Sr Advanced Software Engineer - (DevOps, SRE & AI)

Honeywell•Atlanta, GA

2d•Hybrid

About The Position

We are seeking a highly skilled and experienced Senior Site Reliability Engineer (SRE) to join our team. The ideal candidate will have a strong background in DevOps and SRE practices, with at least 5 years of hands-on experience in designing, implementing, and maintaining scalable, reliable, and secure infrastructure for cloud-native applications. You will report directly to the Sr Software Engineering Manager and work out of our Atlanta, GA location on a hybrid work schedule.

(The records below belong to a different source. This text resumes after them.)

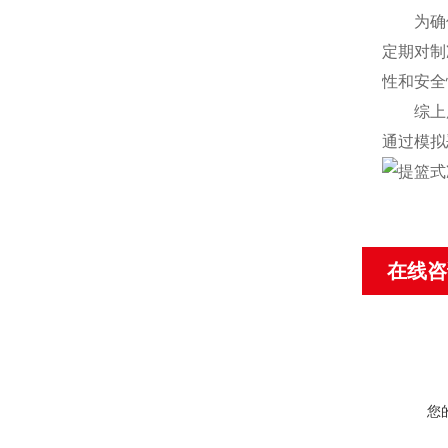
为确保试
定期对制
性和安全
综上所述
通过模拟
在线咨
您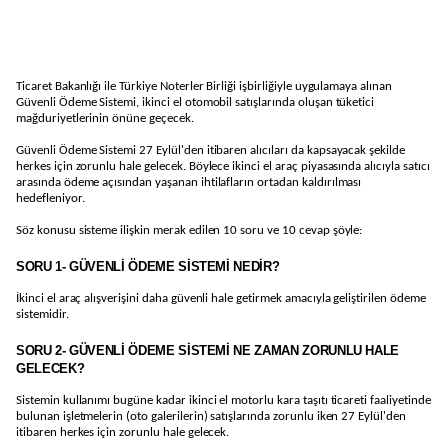
Ticaret Bakanlığı ile Türkiye Noterler Birliği işbirliğiyle uygulamaya alınan
Güvenli Ödeme Sistemi, ikinci el otomobil satışlarında oluşan tüketici
mağduriyetlerinin önüne geçecek.
Güvenli Ödeme Sistemi 27 Eylül'den itibaren alıcıları da kapsayacak şekilde
herkes için zorunlu hale gelecek. Böylece ikinci el araç piyasasında alıcıyla satıcı
arasında ödeme açısından yaşanan ihtilafların ortadan kaldırılması
hedefleniyor.
Söz konusu sisteme ilişkin merak edilen 10 soru ve 10 cevap şöyle:
SORU 1- GÜVENLİ ÖDEME SİSTEMİ NEDİR?
İkinci el araç alışverişini daha güvenli hale getirmek amacıyla geliştirilen ödeme
sistemidir.
SORU 2- GÜVENLİ ÖDEME SİSTEMİ NE ZAMAN ZORUNLU HALE
GELECEK?
Sistemin kullanımı bugüne kadar ikinci el motorlu kara taşıtı ticareti faaliyetinde
bulunan işletmelerin (oto galerilerin) satışlarında zorunlu iken 27 Eylül'den
itibaren herkes için zorunlu hale gelecek.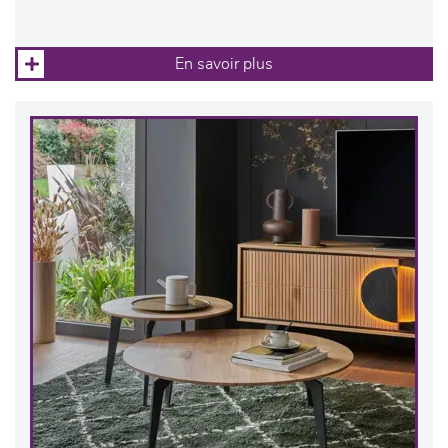
En savoir plus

For the first 90 days, New Hires must be prepared to work 100% onsite M-F.

Requirements

Bachelor’s or Master’s degree in Computer Science, Engineering, or related field.
5+ years of software engineering experience, with 3+ years in ML Ops, agentic AI, Databricks, data lake, or cloud platforms.
Minimum 5 years of experience in DevOps, SRE, or related roles.
Strong expertise in cloud platforms (GCP, AWS, Azure).
Proficient in infrastructure as code (Terraform, Ansible, CloudFormation).
Experience with containerization and orchestration (Docker, Kubernetes).
Deep understanding of CI/CD pipelines and automation tools (Jenkins, GitHub Actions, GitLab CI).
Strong scripting skills (Python, Bash, Go, etc.).
Experience with monitoring, logging, and alerting tools (Prometheus, Grafana, ELK, Datadog).
Experience with security best practices and compliance.

Nice To Haves

Certifications in cloud platforms or DevOps/SRE.
Experience in high-availability, distributed systems.
Familiarity with database management and performance tuning.
Experience with configuration management tools.
Excellent troubleshooting and problem-solving skills.
Strong communication and collaboration skills.

Responsibilities

Design, build, and maintain scalable infrastructure on cloud platforms (GCP, AWS, Azure).
Develop and implement CI/CD pipelines for automated deployment and testing.
Monitor, troubleshoot, and optimize system performance, reliability, and availability.
Lead incident response, root cause analysis, and post-mortem reviews.
Implement and manage infrastructure as code (IaC) using tools such as Terraform, Ansible, or CloudFormation.
Develop and maintain observability solutions (monitoring, logging, alerting) using tools like Prometheus, Grafana, ELK, Datadog, etc.
Collaborate with development teams to ensure best practices in application reliability, scalability, and security.
Automate operational tasks and improve system efficiency through scripting and tooling.
Mentor and guide junior engineers in SRE and DevOps practices.
Ensure compliance with security standards and participate in audits.

Benefits

In addition to a performance-driven salary, cutting-edge work, and developing solutions side-by-side with dedicated experts in their fields, Honeywell employees are eligible for a comprehensive benefits package.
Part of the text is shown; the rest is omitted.